Sometimes you just need a big goalie, not necessarily a good goalie.

DISNEY is on a roll with its computer animated films.

Tangled, Wreck-It Ralph, and Frozen have helped put the House of Mouse back on the animation map after more than a decade of so-so releases.

You can add the name Big Hero 6 to that Pixar-like run of excellent adventures, and while it you're at it you can put the name "Baymax" on the lengthy list of memorable and lovable Disney characters.

Based very, very loosely on a little-known Marvel comic, Big Hero 6 is the tale of Hiro Hamada (Potter), a 14-year-old robotics genius who lives in the quasi-futuristic city of San Fransokyo and spends most of his time gambling on (and winning) illegal streetbot fights.

His older brother Tadashi (Henney), concerned that Hiro is wasting his talents, introduces Hiro to the robotics lab where Tadashi works at university and gets the younger Hamada excited about using his skills for a greater purpose.

But when tragedy strikes, Hiro and his friends must team up to solve a mystery, catch a bad guy and save the day.


It may sound fairly formulaic and, as a superhero story, Big Hero 6 certainly hits all the notes we've come to expect from those kind of origin tales.
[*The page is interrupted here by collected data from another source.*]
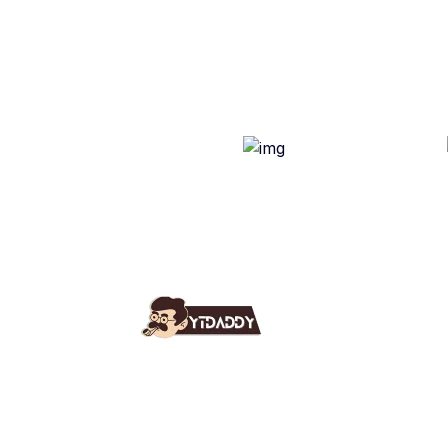
Use
Ab
YT Daddy Owned By "U K
Fa
Enterprises".
Bl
However, there is much more to this film than hyper-powered individuals belting seven shades of snot out of each other.

At its heart, it's a story about grief and loss - there's an interesting juxtaposition between how the good guy and bad guy wander into the grey areas between right and wrong as they each struggle to deal with the death of a loved one. There's also a nice spin on the old "with great power comes great responsibility" line - in this case there's a bit of "with great intelligence comes great responsibility" thrown into the mix.

But as much as Big Hero 6 is a celebration of the mind (most of the main characters are self-confessed "nerds"), there is a lot of heart to go with the head. There are a couple of really sweet moments here, including some tearjerkers, and Hiro is a relatable and endearing (ahem) hero.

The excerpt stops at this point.